The dance towards the end of the story represents the feeling of rebellion that cannot be expressed through words. Joodaki and Hamideh explain Harrison’s expression and need of freedom in the form of dance by stating, “‘Seeking for the freedom which they couldn’t fight for with words […] in an explosion of joy and grace, into the air they sprang’ […] to show the desired liberty with their body language. The body which “‘reeled, whirled, swiveled, flounced, capered, gamboled, and spun and leaped like deer on the moon’” proving they can do whatever they want[ed] to”. When Harrison rips off his steel restraints and handicaps, the physical strength and beauty he reveals represents that underneath all the restraints and handicaps, the other handicapped citizens are still talented or lovely, and no one or any handicap can take away who they truly are. The dance between the ballerina and Harrison represents the protest to be an individual and the rebellion from anything that keeps individuality from happening.

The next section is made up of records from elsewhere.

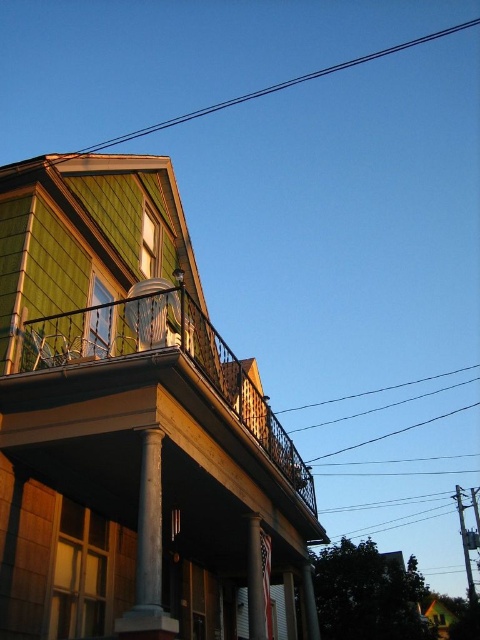 Question: Which of the following is the closest to the observer?

Choices:
 (A) wooden railing at upper center
 (B) white marble pillar at center

Answer: (A)

Question: Can you confirm if black wire at upper center is positioned below white marble pillar at center?

Choices:
 (A) yes
 (B) no

Answer: (B)

Question: Which object appears closest to the camera in this image?

Choices:
 (A) white marble pillar at center
 (B) white marble column at center
 (C) wooden railing at upper center
 (D) black wire at upper center

Answer: (B)

Question: Is wooden railing at upper center bigger than white marble pillar at center?

Choices:
 (A) yes
 (B) no

Answer: (A)

Question: Which of the following is the closest to the observer?

Choices:
 (A) white marble pillar at center
 (B) black wire at upper center
 (C) wooden railing at upper center
 (D) white marble column at center

Answer: (D)

Question: Is wooden railing at upper center wider than white marble column at center?

Choices:
 (A) no
 (B) yes

Answer: (B) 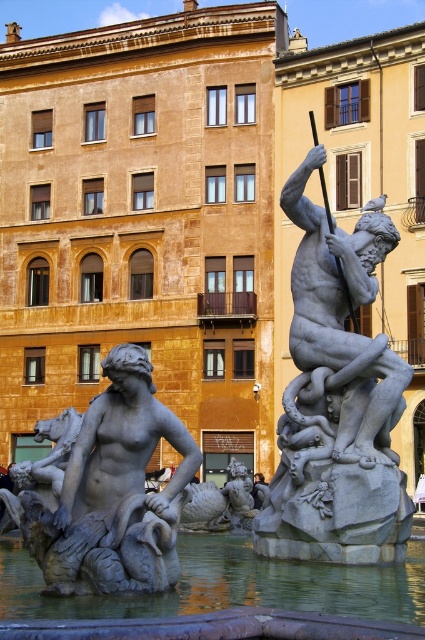 Is matte gray statue at center to the right of clear water at center from the viewer's perspective?

In fact, matte gray statue at center is to the left of clear water at center.

The image size is (425, 640). What do you see at coordinates (113, 492) in the screenshot?
I see `matte gray statue at center` at bounding box center [113, 492].

You are a GUI agent. You are given a task and a screenshot of the screen. Output one action in this format:
    pyautogui.click(x=<x>, y=<y>)
    Task: Click on the matte gray statue at center
    
    Given the screenshot: What is the action you would take?
    pyautogui.click(x=113, y=492)

Who is positioned more to the right, gray stone statue at center or matte gray statue at center?

gray stone statue at center is more to the right.

Is gray stone statue at center further to the viewer compared to matte gray statue at center?

Yes, gray stone statue at center is further from the viewer.

This screenshot has width=425, height=640. What are the coordinates of `gray stone statue at center` in the screenshot? It's located at (337, 401).

Does gray stone statue at center appear on the left side of clear water at center?

Incorrect, gray stone statue at center is not on the left side of clear water at center.

Is point (385, 378) more distant than point (237, 604)?

Yes, it is behind point (237, 604).

The image size is (425, 640). In order to click on gray stone statue at center in this screenshot , I will do `click(337, 401)`. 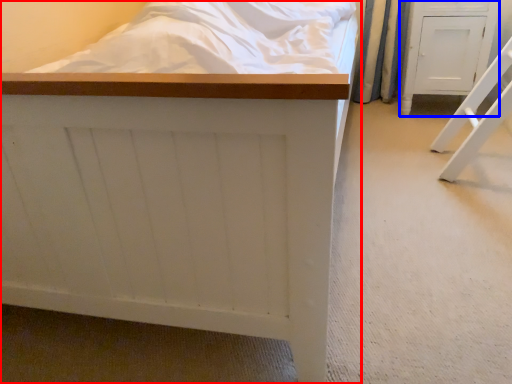 Question: Which of the following is the closest to the observer, furniture (highlighted by a red box) or furniture (highlighted by a blue box)?

Choices:
 (A) furniture
 (B) furniture

Answer: (A) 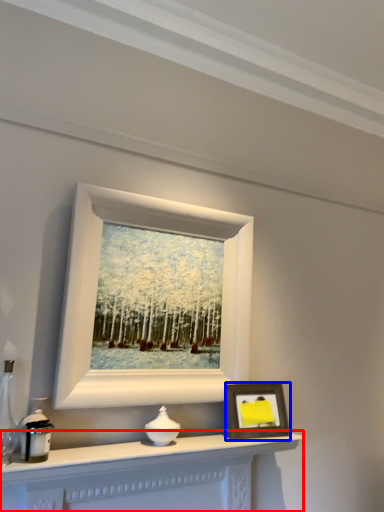 Question: Which object is closer to the camera taking this photo, table (highlighted by a red box) or picture frame (highlighted by a blue box)?

Choices:
 (A) table
 (B) picture frame

Answer: (A) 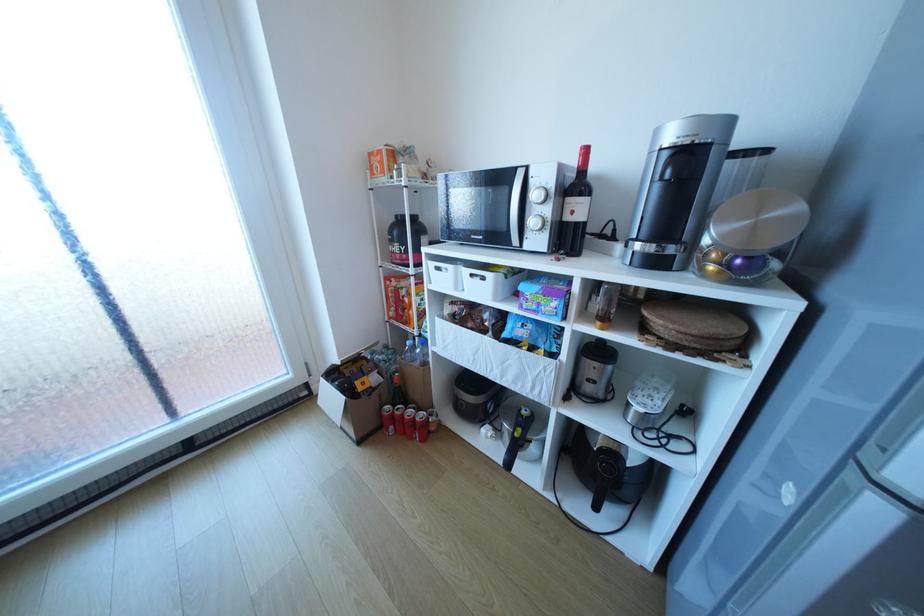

In “Harrison Bergeron,” Vonnegut theorizes that total equality is not an ideal worth striving for. It is a mistaken goal that is dangerous to people and society in both execution and in the after effects. To achieve corporeal and psychological equality among all Americans in the story, the government tortures its citizens with advantages. The pulchritudinous must wear hideous masks or disfigure their faces, the perspicacious are forced to listen to earsplitting noises that obstruct their ability to think, the elegant, and robust are forced to wear weights around their necks, arms, and feet. The insistence on total equality seeps into the citizens, who begin to dumb themselves down or hide their special attributes in order to continue to live in this toxic society. Some behave this way because they believe in going along with the government’s goal, and others, like George, because they fear that the government will punish them grievously if they display any of their remarkable abilities. The outcome of this quest for equality is cataclysmic, and America becomes a land of frightened, halfwitted, slow people all for the sake of equality. Government officials kill off the extremely gifted, who choose to rebel, with no fear of recrimination from the society it controls. Equality is more or less achieved, but at the cost of freedom, individual abilities, and achievements.

Works Cited

  1. Farrell, Susan. “‘Harrison Bergeron.’” Critical Companion to Kurt Vonnegut, Facts On File, 2008. Bloom’s Literature, online.infobase.com/Auth/Index?aid=&itemid=&articleId=18057. Accessed 21 Feb. 2019.
  2. Joodaki, Abdol Hossein, & Hamideh Mahdiany. “Equality versus Freedom in ‘‘Harrison Bergeron” by Kurt Vonnegut: A Study of Dystopian Setting.” International Journal of Applied Linguistics and English Literature [Online], 2.4 (2013): 70-73. Accessed 22 Feb. 2019
  3. Vonnegut, Kurt. “Harrison Bergeron” 1961. PDF file.